1. ¹INSERM, U865, Institut Fédératif de Recherche Lyon Est, Lyon, F-69372, France; Univ. Lyon 1, Faculté Laënnec, Lyon, F-69008, France
2. ²INSERM, U866, Dijon, F21079, France; Univ. Bourgogne, Dijon, F-21079, France

Correspondence: Dr J Abello, INSERM Unité 865, Faculté de Médecine Laënnec, 7 rue G. Paradin, F-69372 Lyon Cedex 08, France. E-mail: abello@lyon.inserm.fr

³These authors contributed equally to this work.

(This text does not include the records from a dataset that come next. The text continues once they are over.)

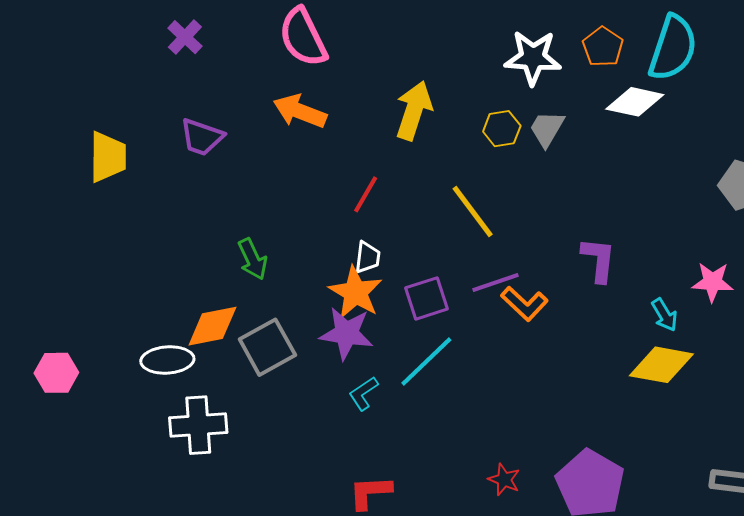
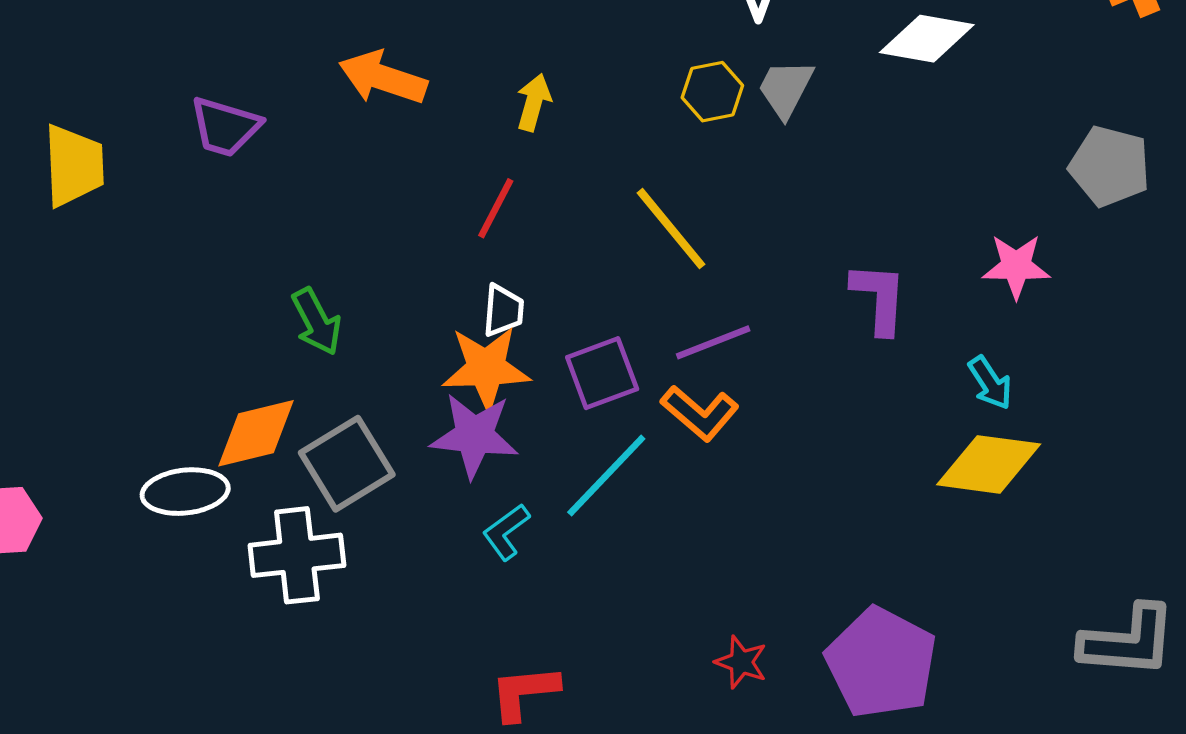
yellow arrow: (414, 110) -> (534, 102), moved, size x0.6
pink star: (713, 282) -> (1016, 266), moved
orange star: (355, 292) -> (486, 368), turned -30
orange L-shape: (524, 304) -> (700, 413), moved
white cross: (198, 425) -> (297, 555), moved

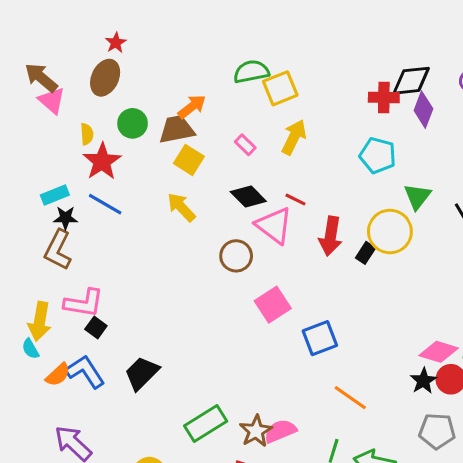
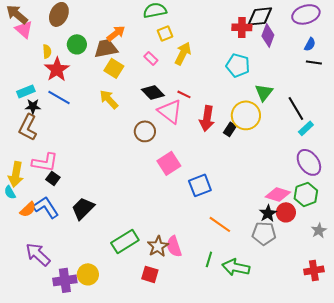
yellow square: (280, 88) -> (165, 33), moved, size x0.7
pink semicircle: (280, 431) -> (174, 246), turned -85
gray pentagon: (437, 431) -> (264, 233), moved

Received 16 July 2007; Revised 20 December 2007; Accepted 28 January 2008; Published online 17 March 2008.

Abstract

Oxaliplatin has emerged as a major chemotherapeutic drug in the treatment of advanced colorectal cancer, yet like most conventional cancer therapeutics, its efficacy is often compromised due to p53 mutations. Unlike oxaliplatin, tumour necrosis factor-related apoptosis-inducing ligand (TRAIL) triggers apoptosis in a p53-independent manner, and chemotherapy is known to overcome tumour resistance to TRAIL-induced cell death in most cancer cells. Using a panel of colon cancer cell lines, we assessed the ability of oxaliplatin to sensitize to TRAIL-induced apoptosis. We demonstrate that while both drugs additively or synergistically induced apoptosis in almost all cell lines tested, p53 wild-type colon cancer cells such as HCT116, LS513 or LS174T remained resistant. Impaired TRAIL-induced cell death resulted from a strong p53 dependent, oxaliplatin-mediated, DcR1 receptor expression increase. According to our finding, downregulation of DcR1 using siRNA, in p53 wild-type colon cancer cells, restored oxaliplatin/TRAIL synergistic apoptotic activity. On the contrary, exogenous DcR1 overexpression in SW480, a p53-mutated cell line, abolished the synergy between the two drugs. Altogether we demonstrate for the first time that p53 negatively regulates oxaliplatin-mediated TRAIL-induced apoptotic activity through DcR1 upregulation. Our findings could have important implications for future therapeutic strategies, and suggest that the association oxaliplatin/TRAIL should be restricted to patients harbouring a non-functional p53 protein.